-------- Dataset --------

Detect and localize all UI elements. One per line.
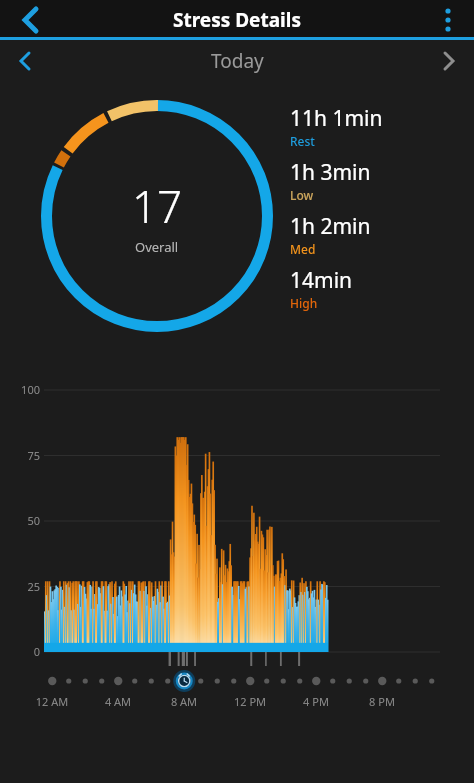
staticText: 4 PM (288, 694, 344, 709)
button[interactable]: Next day (430, 42, 468, 80)
staticText: 8 PM (354, 694, 410, 709)
button[interactable]: More options (428, 0, 468, 40)
button[interactable]: Previous day (6, 42, 44, 80)
staticText: 8 AM (156, 694, 212, 709)
staticText: 17 (132, 176, 183, 236)
staticText: 12 AM (24, 694, 80, 709)
staticText: Rest (290, 133, 315, 149)
staticText: Low (290, 187, 314, 203)
staticText: 1h 2min (290, 212, 371, 241)
staticText: High (290, 295, 318, 311)
staticText: 25 (6, 579, 40, 594)
staticText: 0 (6, 644, 40, 659)
staticText: 100 (6, 382, 40, 397)
staticText: 75 (6, 448, 40, 463)
staticText: Med (290, 241, 316, 257)
button[interactable]: Back (10, 0, 50, 40)
staticText: Overall (135, 238, 179, 256)
staticText: 12 PM (222, 694, 278, 709)
staticText: 4 AM (90, 694, 146, 709)
staticText: 1h 3min (290, 158, 371, 187)
staticText: 50 (6, 513, 40, 528)
staticText: Today (211, 48, 264, 74)
staticText: Stress Details (173, 7, 301, 33)
staticText: 11h 1min (290, 104, 383, 133)
staticText: 14min (290, 266, 353, 295)
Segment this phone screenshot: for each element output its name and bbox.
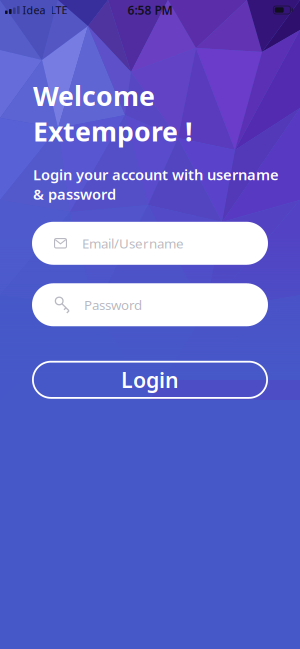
button[interactable]: Password <box>32 283 268 326</box>
button[interactable]: Login <box>32 361 268 399</box>
button[interactable]: Email/Username <box>32 222 268 265</box>
staticText: Login <box>121 366 179 394</box>
staticText: & password <box>33 184 116 204</box>
staticText: Welcome <box>33 78 155 113</box>
staticText: LTE <box>51 3 68 17</box>
staticText: 6:58 PM <box>128 2 172 18</box>
staticText: Password <box>84 296 142 314</box>
staticText: Email/Username <box>82 234 184 252</box>
staticText: Login your account with username <box>33 165 279 184</box>
staticText: Idea <box>23 3 46 17</box>
staticText: Extempore ! <box>33 113 193 149</box>
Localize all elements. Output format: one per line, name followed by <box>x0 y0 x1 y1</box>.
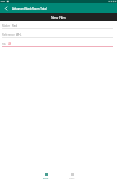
staticText: no. <box>2 42 7 46</box>
staticText: New Film <box>51 15 66 20</box>
staticText: 48 <box>8 42 12 46</box>
staticText: WH- <box>16 33 22 37</box>
button[interactable]: Back <box>0 3 12 13</box>
staticText: Next <box>69 176 75 179</box>
staticText: Red <box>12 24 17 28</box>
staticText: Maker <box>2 24 11 28</box>
staticText: Back <box>43 176 49 179</box>
button[interactable]: Back <box>39 172 53 180</box>
staticText: AdvancedStackRoom Total <box>12 7 47 11</box>
staticText: Reference <box>2 33 15 37</box>
button[interactable]: Next <box>65 172 79 180</box>
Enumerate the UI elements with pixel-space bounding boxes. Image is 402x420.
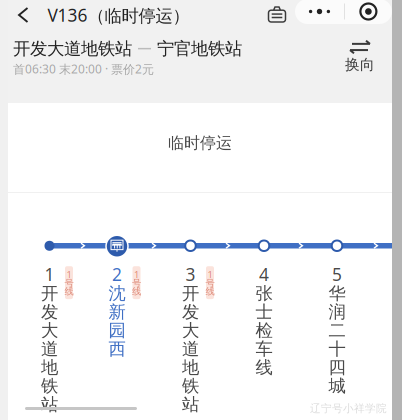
staticText: 四 xyxy=(328,357,346,378)
staticText: 1 xyxy=(66,268,72,281)
button[interactable]: 3 xyxy=(180,263,222,419)
staticText: 士 xyxy=(256,301,272,323)
staticText: 发 xyxy=(41,301,58,323)
staticText: 车 xyxy=(256,338,272,360)
staticText: 发 xyxy=(182,301,199,323)
staticText: 沈 xyxy=(108,283,126,304)
staticText: 铁 xyxy=(182,375,199,397)
staticText: V136（临时停运） xyxy=(48,3,190,26)
button[interactable]: 4 xyxy=(253,263,295,419)
staticText: 宁官地铁站 xyxy=(157,38,242,59)
staticText: 线 xyxy=(132,286,141,297)
staticText: 辽宁号小祥学院 xyxy=(310,402,387,415)
staticText: 道 xyxy=(41,338,58,360)
staticText: 临时停运 xyxy=(168,133,232,153)
staticText: 号 xyxy=(64,277,74,289)
staticText: 道 xyxy=(182,338,199,360)
staticText: 张 xyxy=(256,283,272,304)
staticText: 站 xyxy=(41,394,58,415)
staticText: 3 xyxy=(186,263,196,286)
button[interactable]: 换向 xyxy=(333,36,387,80)
staticText: 换向 xyxy=(345,56,375,74)
staticText: 十 xyxy=(328,338,346,360)
button[interactable]: More xyxy=(295,0,344,24)
staticText: 铁 xyxy=(41,375,58,397)
staticText: 开 xyxy=(182,283,199,304)
staticText: 二 xyxy=(328,320,346,341)
staticText: 5 xyxy=(332,263,342,286)
staticText: 西 xyxy=(108,338,126,360)
button[interactable]: Back xyxy=(0,0,200,30)
staticText: 线 xyxy=(256,357,272,378)
staticText: 4 xyxy=(259,263,269,286)
staticText: 华 xyxy=(328,283,346,304)
staticText: 城 xyxy=(328,375,346,397)
staticText: 1 xyxy=(44,263,54,286)
staticText: 1 xyxy=(208,268,212,281)
staticText: 大 xyxy=(182,320,199,341)
staticText: 润 xyxy=(328,301,346,323)
staticText: 号 xyxy=(132,277,141,289)
staticText: 开发大道地铁站 xyxy=(13,38,132,59)
staticText: 首06:30 末20:00 · 票价2元 xyxy=(13,61,154,77)
staticText: 地 xyxy=(41,357,58,378)
staticText: 开 xyxy=(41,283,58,304)
staticText: 站 xyxy=(182,394,199,415)
staticText: 2 xyxy=(112,263,122,286)
staticText: 地 xyxy=(182,357,199,378)
button[interactable]: 2 xyxy=(106,263,148,419)
staticText: 园 xyxy=(108,320,126,341)
staticText: 线 xyxy=(64,286,74,297)
staticText: 检 xyxy=(256,320,272,341)
staticText: 号 xyxy=(206,277,214,289)
staticText: 线 xyxy=(206,286,214,297)
button[interactable]: Notes xyxy=(262,0,292,30)
button[interactable]: Close xyxy=(345,0,392,24)
staticText: 1 xyxy=(134,268,139,281)
button[interactable]: 1 xyxy=(38,263,80,419)
staticText: 新 xyxy=(108,301,126,323)
button[interactable]: 5 xyxy=(326,263,368,419)
staticText: 大 xyxy=(41,320,58,341)
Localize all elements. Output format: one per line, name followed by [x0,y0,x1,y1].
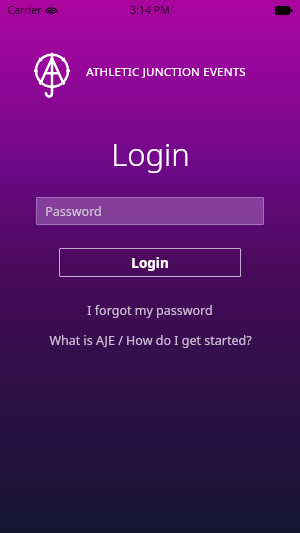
button[interactable]: Login [59,248,241,277]
staticText: Password [45,203,102,220]
staticText: 3:14 PM [130,3,170,17]
button[interactable]: I forgot my password [0,299,300,321]
button[interactable]: Password [36,197,264,225]
staticText: What is AJE / How do I get started? [49,332,252,349]
button[interactable]: What is AJE / How do I get started? [0,329,300,351]
staticText: Login [131,254,169,272]
staticText: Login [111,133,190,175]
staticText: Carrier [7,3,42,17]
staticText: I forgot my password [87,302,213,319]
staticText: ATHLETIC JUNCTION EVENTS [86,64,246,80]
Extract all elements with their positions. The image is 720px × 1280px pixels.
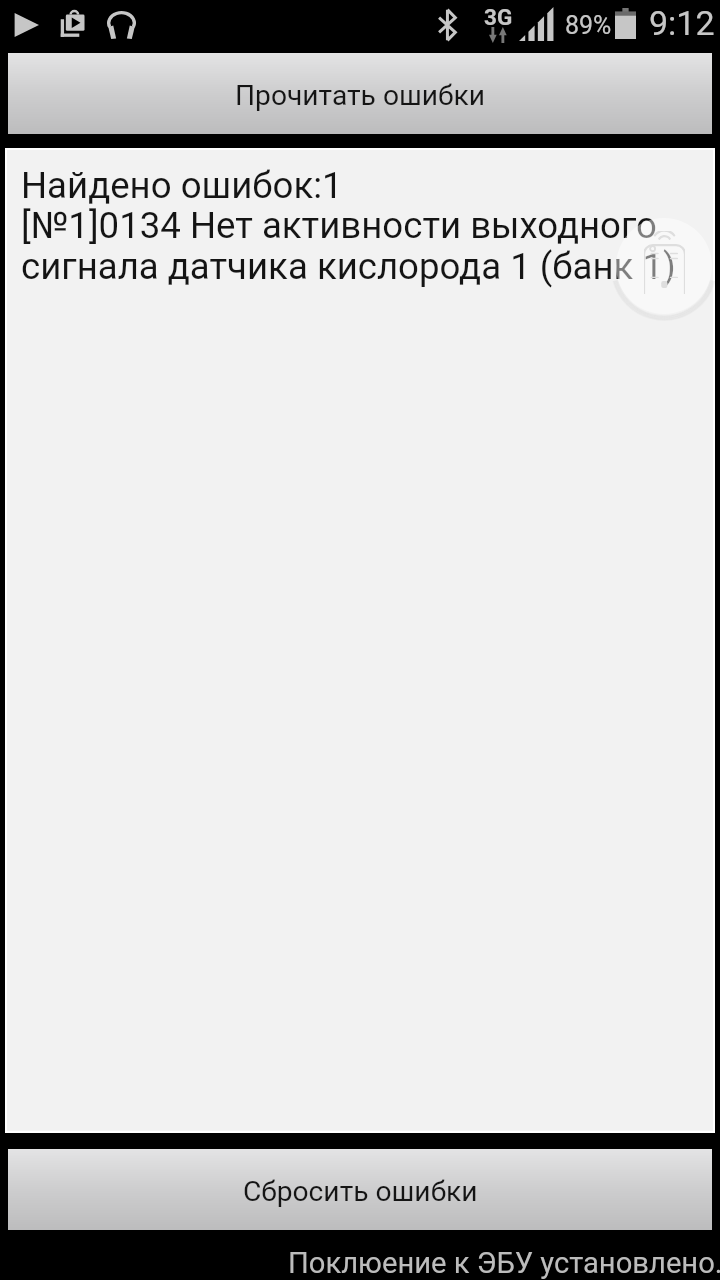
button[interactable]: Прочитать ошибки	[8, 53, 712, 134]
button[interactable]: Remote control	[616, 218, 712, 314]
staticText: 9:12	[649, 3, 715, 43]
staticText: Сбросить ошибки	[243, 1175, 478, 1208]
staticText: 3G	[484, 4, 513, 30]
staticText: Найдено ошибок:1 [№1]0134 Нет активности…	[21, 164, 711, 288]
staticText: Поклюение к ЭБУ установлено.	[288, 1246, 720, 1280]
button[interactable]: Сбросить ошибки	[8, 1149, 712, 1230]
staticText: Прочитать ошибки	[235, 79, 485, 112]
staticText: 89%	[565, 11, 612, 40]
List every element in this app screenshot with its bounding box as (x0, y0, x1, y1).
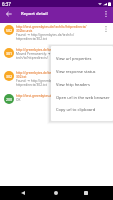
button[interactable]: 302 (0, 69, 113, 92)
staticText: Moved Permanently: ➔ http://greenbytes.d… (16, 52, 89, 60)
staticText: 302 (6, 74, 13, 79)
staticText: http://greenbytes.de/tech/tc/httpredirec… (16, 71, 89, 79)
staticText: 6:37 (2, 1, 11, 7)
staticText: View url properties (56, 56, 92, 61)
staticText: 301 (6, 51, 13, 56)
staticText: 200 (6, 97, 13, 102)
staticText: Open url in the web browser (56, 95, 110, 100)
button[interactable]: 301 (0, 46, 113, 69)
button[interactable]: More options (99, 7, 113, 20)
staticText: View response status (56, 69, 96, 74)
button[interactable]: Navigate up (0, 7, 18, 20)
staticText: Copy url to clipboard (56, 107, 96, 112)
button[interactable]: Recent apps (79, 186, 93, 200)
button[interactable]: Row options (89, 94, 113, 107)
button[interactable]: Back (16, 186, 30, 200)
staticText: Found: ➔ http://greenbytes.de/tech/tc/ht… (16, 33, 89, 41)
button[interactable]: Copy url to clipboard (51, 104, 113, 115)
button[interactable]: View url properties (51, 52, 113, 65)
button[interactable]: Row options (89, 48, 113, 61)
button[interactable]: View response status (51, 65, 113, 78)
staticText: 502 (6, 28, 13, 33)
button[interactable]: View http headers (51, 78, 113, 91)
button[interactable]: Row options (89, 25, 113, 38)
button[interactable]: 502 (0, 23, 113, 46)
staticText: OK (16, 98, 21, 102)
button[interactable]: 200 (0, 92, 113, 115)
staticText: Found: ➔ http://greenbytes.de/tech/tc/ht… (16, 79, 89, 87)
button[interactable]: Row options (89, 71, 113, 84)
staticText: View http headers (56, 82, 90, 87)
staticText: http://test.greenbytes.de/tech/tc/httpre… (16, 25, 89, 33)
staticText: http://greenbytes.de/tech/tc/httpredirec… (16, 48, 81, 52)
staticText: http://test.greenbytes.de/tech/tc/httpre… (16, 94, 87, 98)
staticText: Report detail (21, 10, 48, 16)
button[interactable]: Open url in the web browser (51, 91, 113, 104)
button[interactable]: Home (49, 186, 63, 200)
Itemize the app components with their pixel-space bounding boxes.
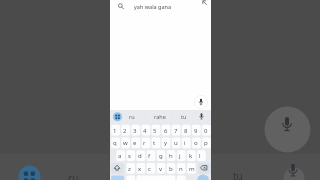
button[interactable]: x (138, 165, 142, 173)
button[interactable]: m (189, 165, 195, 173)
button[interactable]: p (204, 139, 208, 147)
button[interactable]: ru (129, 113, 135, 120)
button[interactable]: 2 (123, 127, 127, 135)
button[interactable]: 8 (184, 127, 188, 135)
button[interactable]: r (143, 139, 146, 147)
button[interactable]: k (189, 152, 193, 160)
button[interactable]: o (194, 139, 198, 147)
button[interactable]: v (159, 165, 163, 173)
button[interactable]: l (199, 152, 201, 160)
button[interactable]: 1 (113, 127, 117, 135)
button[interactable]: w (123, 139, 128, 147)
button[interactable]: s (128, 152, 131, 160)
button[interactable]: tu (181, 113, 187, 120)
button[interactable]: q (113, 139, 117, 147)
staticText: ru (68, 171, 79, 180)
button[interactable]: u (174, 139, 178, 147)
button[interactable]: 9 (194, 127, 198, 135)
button[interactable]: rahe (154, 113, 166, 120)
button[interactable]: yah wala gana (134, 3, 172, 10)
button[interactable]: e (133, 139, 137, 147)
button[interactable]: a (118, 152, 122, 160)
button[interactable]: d (138, 152, 142, 160)
button[interactable]: j (179, 152, 181, 160)
button[interactable] (194, 95, 208, 109)
button[interactable]: 0 (204, 127, 208, 135)
button[interactable]: 5 (153, 127, 157, 135)
button[interactable]: 4 (143, 127, 147, 135)
button[interactable]: z (128, 165, 131, 173)
button[interactable]: 6 (164, 127, 168, 135)
button[interactable]: n (179, 165, 183, 173)
button[interactable]: y (164, 139, 168, 147)
button[interactable]: 7 (174, 127, 178, 135)
staticText: tu (233, 169, 243, 180)
button[interactable]: t (153, 139, 156, 147)
button[interactable]: b (169, 165, 173, 173)
button[interactable]: c (148, 165, 151, 173)
button[interactable]: i (184, 139, 186, 147)
button[interactable]: 3 (133, 127, 137, 135)
button[interactable]: h (169, 152, 173, 160)
button[interactable]: g (159, 152, 163, 160)
button[interactable]: f (148, 152, 151, 160)
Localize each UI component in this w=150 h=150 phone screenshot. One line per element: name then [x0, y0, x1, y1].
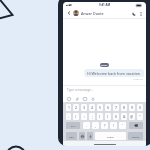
button[interactable]: !	[110, 122, 117, 129]
staticText: 0	[139, 105, 141, 110]
staticText: .	[86, 123, 87, 128]
staticText: 5	[99, 105, 101, 110]
staticText: !	[113, 123, 114, 128]
staticText: "	[139, 114, 141, 119]
button[interactable]: 6	[105, 104, 111, 111]
staticText: Today	[101, 64, 108, 67]
button[interactable]: Photo	[82, 96, 87, 101]
button[interactable]: )	[105, 113, 111, 120]
staticText: :	[84, 114, 85, 119]
button[interactable]: $	[113, 113, 119, 120]
staticText: )	[107, 114, 109, 119]
staticText: -	[68, 114, 70, 119]
button[interactable]: Emoji	[66, 96, 71, 101]
staticText: '	[122, 123, 123, 128]
button[interactable]: (	[97, 113, 103, 120]
button[interactable]: 3	[81, 104, 87, 111]
staticText: 3	[83, 105, 85, 110]
button[interactable]: .	[83, 122, 90, 129]
button[interactable]: ?	[101, 122, 108, 129]
staticText: @	[130, 114, 134, 119]
staticText: 8	[123, 105, 125, 110]
staticText: #+=	[71, 124, 76, 127]
staticText: 1	[68, 105, 70, 110]
button[interactable]: 0	[137, 104, 143, 111]
button[interactable]: 2	[73, 104, 79, 111]
staticText: 7	[115, 105, 117, 110]
button[interactable]: /	[73, 113, 79, 120]
staticText: 2	[75, 105, 77, 110]
staticText: ABC	[69, 135, 74, 138]
button[interactable]: &	[121, 113, 127, 120]
button[interactable]: -	[66, 113, 71, 120]
button[interactable]: :	[81, 113, 87, 120]
button[interactable]: 1	[66, 104, 71, 111]
staticText: 10:20 AM	[133, 78, 144, 81]
button[interactable]: 8	[121, 104, 127, 111]
button[interactable]: Voice message	[90, 96, 95, 101]
button[interactable]: Backspace	[129, 122, 143, 129]
button[interactable]: #+=	[66, 122, 80, 129]
staticText: Hi Welcome back from vacation	[87, 71, 141, 76]
staticText: 4	[91, 105, 93, 110]
staticText: Type a message...	[67, 88, 94, 92]
button[interactable]: ,	[92, 122, 99, 129]
staticText: $	[115, 114, 117, 119]
button[interactable]: 9	[129, 104, 135, 111]
button[interactable]: "	[137, 113, 143, 120]
button[interactable]: Voice input	[87, 132, 93, 140]
button[interactable]: ABC	[66, 132, 77, 140]
button[interactable]: Back	[66, 10, 72, 16]
button[interactable]: More options	[138, 11, 143, 16]
button[interactable]: Emoji keyboard	[79, 132, 85, 140]
staticText: ;	[92, 114, 93, 119]
button[interactable]: Call	[130, 10, 137, 17]
staticText: ?	[104, 123, 106, 128]
staticText: return	[132, 135, 140, 138]
button[interactable]: space	[95, 132, 126, 140]
button[interactable]: @	[129, 113, 135, 120]
staticText: (	[99, 114, 101, 119]
button[interactable]: Attach file	[74, 96, 79, 101]
staticText: Anwar Dunte	[81, 11, 104, 16]
staticText: /	[75, 114, 77, 119]
button[interactable]: return	[128, 132, 143, 140]
button[interactable]: ;	[89, 113, 95, 120]
staticText: 9	[131, 105, 133, 110]
staticText: &	[123, 114, 126, 119]
button[interactable]: '	[119, 122, 126, 129]
staticText: 6	[107, 105, 109, 110]
staticText: ,	[95, 123, 96, 128]
staticText: 9:41 AM	[99, 3, 111, 7]
staticText: space	[107, 135, 114, 138]
button[interactable]: 7	[113, 104, 119, 111]
button[interactable]: 5	[97, 104, 103, 111]
button[interactable]: 4	[89, 104, 95, 111]
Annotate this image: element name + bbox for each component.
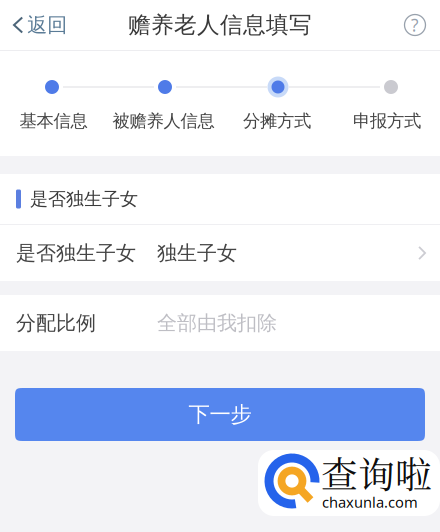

--------

Problem details. Once you have counted the lines above that hold the word "Voice", report only that total.

Final answer. 2